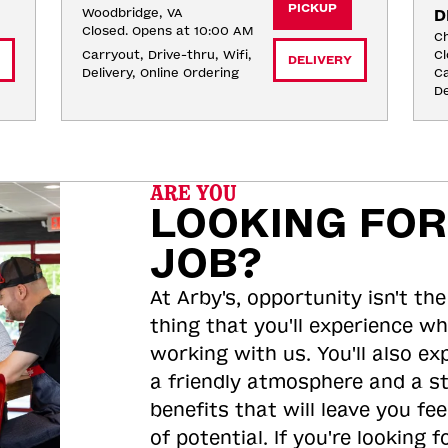
PICKUP
Woodbridge, VA
D
Closed. Opens at 10:00 AM
Ch
Carryout, Drive-thru, Wifi, 
Cl
DELIVERY
Delivery, Online Ordering
Ca
De
ARE YOU
LOOKING FOR
JOB?
At Arby's, opportunity isn't the
thing that you'll experience wh
working with us. You'll also ex
a friendly atmosphere and a s
benefits that will leave you feel
of potential. If you're looking f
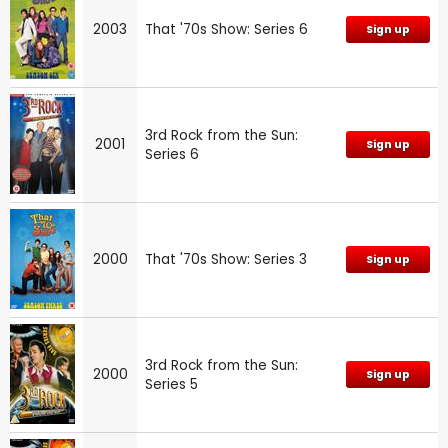
2003
That '70s Show: Series 6
Sign up
3rd Rock from the Sun:
2001
Sign up
Series 6
2000
That '70s Show: Series 3
Sign up
3rd Rock from the Sun:
2000
Sign up
Series 5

ASSIGNMENT: Lines in the data that hold "Show" must be located and copied.

SOLUTION:
That '70s Show: Series 6
That '70s Show: Series 3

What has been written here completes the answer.